> Task to complete
Your reply should hold every record exactly as given, with no pictures in it.

··· Records to use ···

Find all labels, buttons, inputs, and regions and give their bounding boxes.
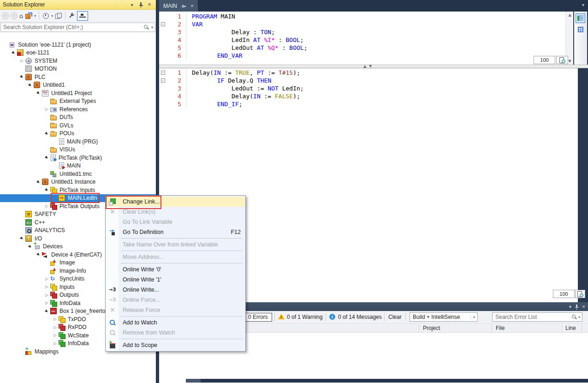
clear-button[interactable]: Clear (388, 313, 402, 320)
code-line[interactable]: 4 Delay(IN := FALSE); (159, 92, 578, 100)
tree-item[interactable]: External Types (0, 97, 156, 106)
column-header-file[interactable]: File (496, 325, 505, 331)
chevron-down-icon[interactable]: ▾ (34, 14, 36, 18)
search-icon[interactable] (143, 24, 149, 30)
code-pane-declarations[interactable]: 1PROGRAM MAIN-2VAR3 Delay : TON;4 LedIn … (159, 12, 573, 65)
code-line[interactable]: 5 LedOut AT %Q* : BOOL; (159, 44, 573, 52)
code-line[interactable]: 6 END_VAR (159, 52, 573, 60)
code-line[interactable]: 3 Delay : TON; (159, 28, 573, 36)
search-input[interactable]: Search Solution Explorer (Ctrl+;) ▾ (0, 23, 155, 32)
pin-icon[interactable] (181, 4, 186, 8)
tree-item[interactable]: MAIN (0, 162, 156, 170)
column-separator[interactable] (562, 324, 562, 332)
collapsed-arrow-icon[interactable]: ▷ (43, 204, 50, 208)
expanded-arrow-icon[interactable]: ▶ (43, 307, 51, 315)
tree-item[interactable]: ▶PlcTask Inputs (0, 186, 156, 194)
menu-item[interactable]: Online Write... (106, 285, 245, 295)
expanded-arrow-icon[interactable]: ▶ (43, 186, 51, 194)
error-list-search-input[interactable]: Search Error List ▾ (492, 312, 582, 322)
expanded-arrow-icon[interactable]: ▶ (26, 81, 34, 89)
chevron-down-icon[interactable]: ▾ (149, 25, 155, 30)
code-line[interactable]: -2 IF Delay.Q THEN (159, 77, 578, 84)
pending-filter-icon[interactable] (42, 12, 49, 19)
fold-marker[interactable]: - (159, 69, 166, 77)
column-separator[interactable] (492, 324, 492, 332)
splitter-arrows-icon[interactable]: ▲▼ (363, 64, 374, 68)
pin-icon[interactable] (574, 304, 579, 310)
text-view-button[interactable] (576, 13, 585, 23)
pane-splitter[interactable]: ▲▼ (159, 65, 588, 68)
tree-item[interactable]: ▶eoe-1121 (0, 49, 156, 57)
code-line[interactable]: -1Delay(IN := TRUE, PT := T#1S); (159, 69, 578, 77)
menu-item[interactable]: Add to Watch (106, 317, 245, 328)
search-icon[interactable] (571, 314, 577, 320)
collapsed-arrow-icon[interactable]: ▷ (52, 325, 59, 329)
column-separator[interactable] (582, 324, 582, 332)
close-icon[interactable]: × (146, 1, 153, 8)
collapsed-arrow-icon[interactable]: ▷ (43, 285, 50, 289)
collapsed-arrow-icon[interactable]: ▷ (43, 301, 50, 305)
tree-item[interactable]: MAIN (PRG) (0, 138, 156, 146)
chevron-down-icon[interactable]: ▾ (577, 315, 582, 319)
tab-main[interactable]: MAIN × (159, 0, 198, 12)
collapsed-arrow-icon[interactable]: ▷ (43, 107, 50, 111)
forward-icon[interactable]: › (11, 12, 18, 19)
tree-item[interactable]: ▶Untitled1 (0, 81, 156, 90)
code-line[interactable]: -2VAR (159, 20, 573, 28)
tab-list-chevron-icon[interactable]: ▾ (582, 2, 584, 7)
filter-dropdown[interactable]: Build + IntelliSense ▾ (410, 312, 478, 322)
fold-marker[interactable]: - (159, 77, 166, 84)
zoom-button[interactable] (575, 290, 585, 298)
column-header-project[interactable]: Project (423, 325, 440, 331)
column-separator[interactable] (419, 324, 419, 332)
tree-item[interactable]: VISUs (0, 146, 156, 154)
code-line[interactable]: 4 LedIn AT %I* : BOOL; (159, 36, 573, 44)
tree-item[interactable]: Solution 'eoe-1121' (1 project) (0, 41, 156, 49)
messages-filter-button[interactable]: 0 of 14 Messages (338, 313, 382, 320)
expanded-arrow-icon[interactable]: ▶ (35, 178, 42, 186)
expanded-arrow-icon[interactable]: ▶ (18, 234, 26, 242)
table-view-button[interactable] (576, 24, 585, 34)
code-line[interactable]: 3 LedOut := NOT LedIn; (159, 84, 578, 92)
collapsed-arrow-icon[interactable]: ▷ (52, 341, 59, 346)
expanded-arrow-icon[interactable]: ▶ (43, 154, 51, 162)
collapse-box-icon[interactable]: - (161, 71, 165, 75)
tree-item[interactable]: DUTs (0, 114, 156, 122)
expanded-arrow-icon[interactable]: ▶ (35, 251, 42, 258)
pin-icon[interactable] (137, 1, 144, 8)
tree-item[interactable]: ▶PLC (0, 73, 156, 81)
menu-item[interactable]: Go To DefinitionF12 (106, 227, 245, 237)
warnings-filter-button[interactable]: 0 of 1 Warning (287, 313, 323, 320)
menu-item[interactable]: Online Write '0' (106, 264, 245, 275)
collapse-box-icon[interactable]: - (161, 22, 165, 26)
collapsed-arrow-icon[interactable]: ▷ (52, 317, 59, 321)
tree-item[interactable]: ▶Untitled1 Project (0, 89, 156, 97)
expanded-arrow-icon[interactable]: ▶ (35, 89, 42, 97)
menu-item[interactable]: Change Link... (106, 197, 245, 207)
back-icon[interactable]: ‹ (2, 12, 9, 19)
tree-item[interactable]: ▷SYSTEM (0, 57, 156, 65)
column-header-line[interactable]: Line (565, 325, 576, 331)
code-line[interactable]: 1PROGRAM MAIN (159, 12, 573, 20)
sync-with-active-document-icon[interactable] (55, 12, 62, 19)
menu-item[interactable]: Online Write '1' (106, 275, 245, 285)
code-line[interactable]: 5 END_IF; (159, 100, 578, 108)
properties-icon[interactable] (68, 12, 75, 19)
expanded-arrow-icon[interactable]: ▶ (18, 73, 26, 81)
zoom-level-field[interactable]: 100 (553, 290, 575, 298)
zoom-button[interactable] (556, 56, 568, 64)
collapse-box-icon[interactable]: - (161, 78, 165, 83)
window-position-icon[interactable]: ▾ (128, 1, 136, 8)
tree-item[interactable]: ▷References (0, 105, 156, 114)
collapsed-arrow-icon[interactable]: ▷ (43, 293, 50, 297)
window-position-icon[interactable]: ▾ (569, 304, 571, 309)
tree-item[interactable]: ▶PlcTask (PlcTask) (0, 154, 156, 162)
preview-selected-items-toggle[interactable] (77, 11, 88, 21)
close-icon[interactable]: × (190, 3, 194, 9)
zoom-level-field[interactable]: 100 (534, 56, 555, 64)
tree-item[interactable]: ▶Untitled1 Instance (0, 178, 156, 186)
collapsed-arrow-icon[interactable]: ▷ (43, 277, 50, 281)
errors-filter-button[interactable]: 0 Errors (244, 313, 272, 322)
tree-item[interactable]: MOTION (0, 65, 156, 73)
menu-item[interactable]: Add to Scope (106, 340, 245, 350)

···

> Response
Find all labels, buttons, inputs, and regions and give their bounding boxes.
clear-button[interactable]: Clear (388, 313, 402, 320)
code-line[interactable]: 4 Delay(IN := FALSE); (159, 92, 578, 100)
tree-item[interactable]: External Types (0, 97, 156, 106)
column-header-file[interactable]: File (496, 325, 505, 331)
chevron-down-icon[interactable]: ▾ (34, 14, 36, 18)
search-icon[interactable] (143, 24, 149, 30)
code-pane-declarations[interactable]: 1PROGRAM MAIN-2VAR3 Delay : TON;4 LedIn … (159, 12, 573, 65)
code-line[interactable]: 5 LedOut AT %Q* : BOOL; (159, 44, 573, 52)
code-line[interactable]: 6 END_VAR (159, 52, 573, 60)
code-line[interactable]: 3 Delay : TON; (159, 28, 573, 36)
search-input[interactable]: Search Solution Explorer (Ctrl+;) ▾ (0, 23, 155, 32)
pin-icon[interactable] (181, 4, 186, 8)
tree-item[interactable]: MAIN (0, 162, 156, 170)
column-separator[interactable] (562, 324, 562, 332)
collapsed-arrow-icon[interactable]: ▷ (43, 204, 50, 208)
expanded-arrow-icon[interactable]: ▶ (43, 307, 51, 315)
tree-item[interactable]: ▶PlcTask Inputs (0, 186, 156, 194)
menu-item[interactable]: Online Write... (106, 285, 245, 295)
expanded-arrow-icon[interactable]: ▶ (43, 186, 51, 194)
error-list-search-input[interactable]: Search Error List ▾ (492, 312, 582, 322)
expanded-arrow-icon[interactable]: ▶ (26, 81, 34, 89)
chevron-down-icon[interactable]: ▾ (149, 25, 155, 30)
code-line[interactable]: -2 IF Delay.Q THEN (159, 77, 578, 84)
pending-filter-icon[interactable] (42, 12, 49, 19)
fold-marker[interactable]: - (159, 69, 166, 77)
column-separator[interactable] (492, 324, 492, 332)
splitter-arrows-icon[interactable]: ▲▼ (363, 64, 374, 68)
pin-icon[interactable] (574, 304, 579, 310)
text-view-button[interactable] (576, 13, 585, 23)
pane-splitter[interactable]: ▲▼ (159, 65, 588, 68)
tree-item[interactable]: ▶eoe-1121 (0, 49, 156, 57)
code-line[interactable]: -1Delay(IN := TRUE, PT := T#1S); (159, 69, 578, 77)
menu-item[interactable]: Add to Watch (106, 317, 245, 328)
search-icon[interactable] (571, 314, 577, 320)
collapsed-arrow-icon[interactable]: ▷ (52, 325, 59, 329)
column-separator[interactable] (582, 324, 582, 332)
close-icon[interactable]: × (146, 1, 153, 8)
collapsed-arrow-icon[interactable]: ▷ (43, 285, 50, 289)
collapsed-arrow-icon[interactable]: ▷ (43, 301, 50, 305)
tree-item[interactable]: MAIN (PRG) (0, 138, 156, 146)
chevron-down-icon[interactable]: ▾ (577, 315, 582, 319)
tab-main[interactable]: MAIN × (159, 0, 198, 12)
collapsed-arrow-icon[interactable]: ▷ (43, 107, 50, 111)
forward-icon[interactable]: › (11, 12, 18, 19)
tree-item[interactable]: ▶Untitled1 (0, 81, 156, 90)
code-line[interactable]: -2VAR (159, 20, 573, 28)
tab-list-chevron-icon[interactable]: ▾ (582, 2, 584, 7)
filter-dropdown[interactable]: Build + IntelliSense ▾ (410, 312, 478, 322)
fold-marker[interactable]: - (159, 77, 166, 84)
zoom-button[interactable] (575, 290, 585, 298)
column-header-project[interactable]: Project (423, 325, 440, 331)
column-separator[interactable] (419, 324, 419, 332)
tree-item[interactable]: VISUs (0, 146, 156, 154)
code-line[interactable]: 4 LedIn AT %I* : BOOL; (159, 36, 573, 44)
tree-item[interactable]: Solution 'eoe-1121' (1 project) (0, 41, 156, 49)
messages-filter-button[interactable]: 0 of 14 Messages (338, 313, 382, 320)
expanded-arrow-icon[interactable]: ▶ (35, 178, 42, 186)
expanded-arrow-icon[interactable]: ▶ (18, 234, 26, 242)
table-view-button[interactable] (576, 24, 585, 34)
code-line[interactable]: 3 LedOut := NOT LedIn; (159, 84, 578, 92)
collapsed-arrow-icon[interactable]: ▷ (52, 341, 59, 346)
expanded-arrow-icon[interactable]: ▶ (43, 154, 51, 162)
collapse-box-icon[interactable]: - (161, 71, 165, 75)
tree-item[interactable]: DUTs (0, 114, 156, 122)
expanded-arrow-icon[interactable]: ▶ (35, 251, 42, 258)
pin-icon[interactable] (137, 1, 144, 8)
tree-item[interactable]: ▶PLC (0, 73, 156, 81)
menu-item[interactable]: Go To DefinitionF12 (106, 227, 245, 237)
warnings-filter-button[interactable]: 0 of 1 Warning (287, 313, 323, 320)
menu-item[interactable]: Online Write '0' (106, 264, 245, 275)
collapse-box-icon[interactable]: - (161, 22, 165, 26)
collapsed-arrow-icon[interactable]: ▷ (52, 317, 59, 321)
tree-item[interactable]: ▶Untitled1 Project (0, 89, 156, 97)
expanded-arrow-icon[interactable]: ▶ (35, 89, 42, 97)
menu-item[interactable]: Change Link... (106, 197, 245, 207)
back-icon[interactable]: ‹ (2, 12, 9, 19)
tree-item[interactable]: ▷SYSTEM (0, 57, 156, 65)
column-header-line[interactable]: Line (565, 325, 576, 331)
code-line[interactable]: 1PROGRAM MAIN (159, 12, 573, 20)
sync-with-active-document-icon[interactable] (55, 12, 62, 19)
menu-item[interactable]: Online Write '1' (106, 275, 245, 285)
code-line[interactable]: 5 END_IF; (159, 100, 578, 108)
properties-icon[interactable] (68, 12, 75, 19)
expanded-arrow-icon[interactable]: ▶ (18, 73, 26, 81)
zoom-level-field[interactable]: 100 (553, 290, 575, 298)
zoom-button[interactable] (556, 56, 568, 64)
collapse-box-icon[interactable]: - (161, 78, 165, 83)
window-position-icon[interactable]: ▾ (128, 1, 136, 8)
tree-item[interactable]: ▷References (0, 105, 156, 114)
collapsed-arrow-icon[interactable]: ▷ (43, 293, 50, 297)
window-position-icon[interactable]: ▾ (569, 304, 571, 309)
tree-item[interactable]: ▶PlcTask (PlcTask) (0, 154, 156, 162)
preview-selected-items-toggle[interactable] (77, 11, 88, 21)
close-icon[interactable]: × (190, 3, 194, 9)
zoom-level-field[interactable]: 100 (534, 56, 555, 64)
tree-item[interactable]: ▶Untitled1 Instance (0, 178, 156, 186)
collapsed-arrow-icon[interactable]: ▷ (43, 277, 50, 281)
errors-filter-button[interactable]: 0 Errors (244, 313, 272, 322)
tree-item[interactable]: MOTION (0, 65, 156, 73)
menu-item[interactable]: Add to Scope (106, 340, 245, 350)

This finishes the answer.